Residents of several cantons in Switzerland saw a meteor blazing across the sky on Sunday night, according to ‘The Local.’
The meteor looked like a blue fireball and numerous people contacted the police in the cantons of Zurich, Aargau and Solothurn. The website reported that the blue light falling meteor was also seen in Austria, southern Germany and the Alsace region of France.
A young Swiss told a newspaper today that he found four small pieces of the meteor in his garden at Schöftland in the canton of Aargau. The 19-year-old told ’20 Minuten’ that he heard a great noise on Sunday night and he went outside he “found four black stones on the terrace and on the grass.” Witnesses said that they heard a dull thunder accompanying the meteor as it passed through the sky.

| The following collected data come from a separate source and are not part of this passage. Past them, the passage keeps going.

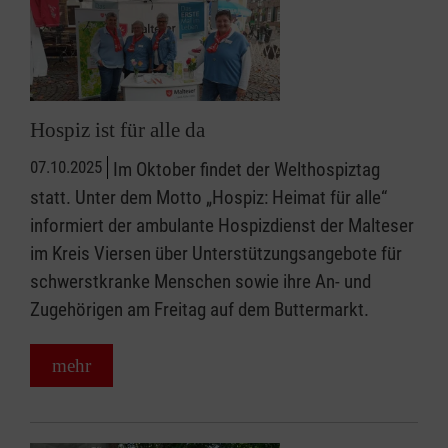
Hospiz ist für alle da
07.10.2025
Im Oktober findet der Welthospiztag
statt. Unter dem Motto „Hospiz: Heimat für alle“
informiert der ambulante Hospizdienst der Malteser
im Kreis Viersen über Unterstützungsangebote für
schwerstkranke Menschen sowie ihre An- und
Zugehörigen am Freitag auf dem Buttermarkt.
mehr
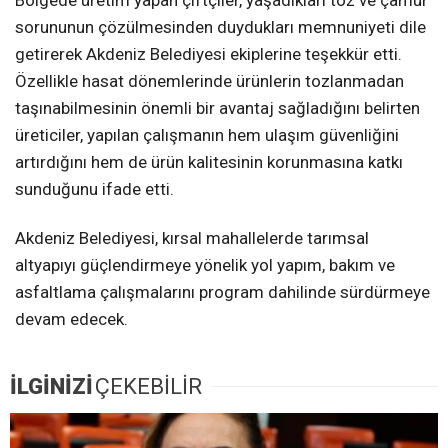
sorununun çözülmesinden duydukları memnuniyeti dile
getirerek Akdeniz Belediyesi ekiplerine teşekkür etti.
Özellikle hasat dönemlerinde ürünlerin tozlanmadan
taşınabilmesinin önemli bir avantaj sağladığını belirten
üreticiler, yapılan çalışmanın hem ulaşım güvenliğini
artırdığını hem de ürün kalitesinin korunmasına katkı
sunduğunu ifade etti.
Akdeniz Belediyesi, kırsal mahallelerde tarımsal
altyapıyı güçlendirmeye yönelik yol yapım, bakım ve
asfaltlama çalışmalarını program dahilinde sürdürmeye
devam edecek.
İLGİNİZİ
ÇEKEBİLİR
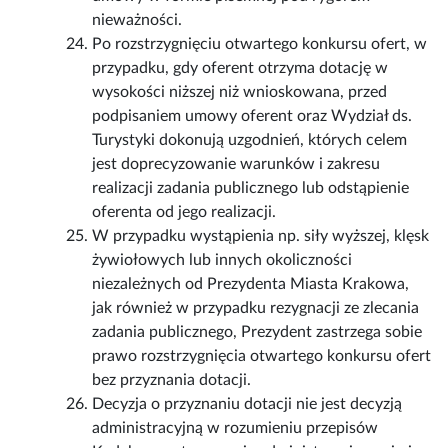
nieważności.
Po rozstrzygnięciu otwartego konkursu ofert, w
przypadku, gdy oferent otrzyma dotację w
wysokości niższej niż wnioskowana, przed
podpisaniem umowy oferent oraz Wydział ds.
Turystyki dokonują uzgodnień, których celem
jest doprecyzowanie warunków i zakresu
realizacji zadania publicznego lub odstąpienie
oferenta od jego realizacji.
W przypadku wystąpienia np. siły wyższej, klęsk
żywiołowych lub innych okoliczności
niezależnych od Prezydenta Miasta Krakowa,
jak również w przypadku rezygnacji ze zlecania
zadania publicznego, Prezydent zastrzega sobie
prawo rozstrzygnięcia otwartego konkursu ofert
bez przyznania dotacji.
Decyzja o przyznaniu dotacji nie jest decyzją
administracyjną w rozumieniu przepisów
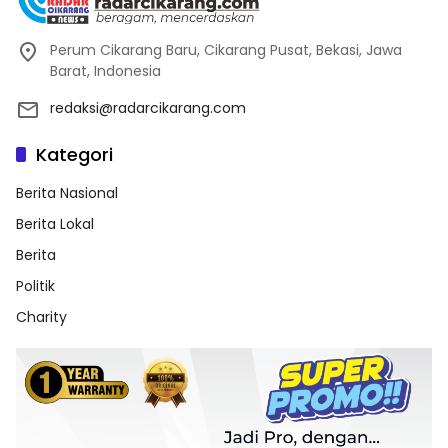
Perum Cikarang Baru, Cikarang Pusat, Bekasi, Jawa
Barat, Indonesia
redaksi@radarcikarang.com
Kategori
Berita Nasional
Berita Lokal
Berita
Politik
Charity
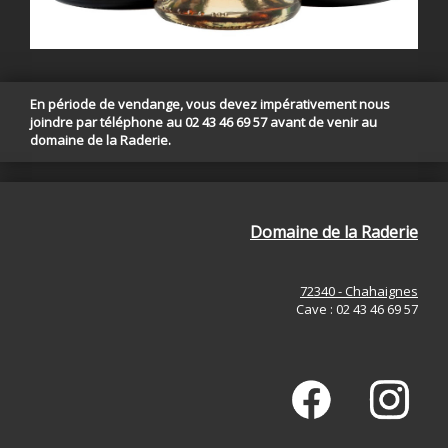
En période de vendange, vous devez impérativement nous
joindre par téléphone au 02 43 46 69 57 avant de venir au
domaine de la Raderie.
Domaine de la Raderie
72340 - Chahaignes
Cave : 02 43 46 69 57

“The information we received clearly indicates that it was a meteorite,” said Markus Griesser from the Eschenberg Observatory in Switzerland. According to NASA, “little chunks of rock and debris in space are called meteoroids. They become meteors — or shooting stars — when they fall through a planet’s atmosphere; leaving a bright trail as they are heated to incandescence by the friction of the atmosphere. Pieces that survive the journey and hit the ground are called meteorites,” says NASA. “Meteoroids become meteors — or shooting stars — when they interact with a planet’s atmosphere and cause a streak of light in the sky. Debris that makes it to the surface of a planet from meteoroids are called meteorites.”
Meteorites passing over Switzerland is not something new. In August 2010, a shooting star was seen above the Saentis mountain, in Schwaegalp. The one seen on Sunday night was captured on video by a resident of the Tyrol region in Austria, who posted the image on YouTube.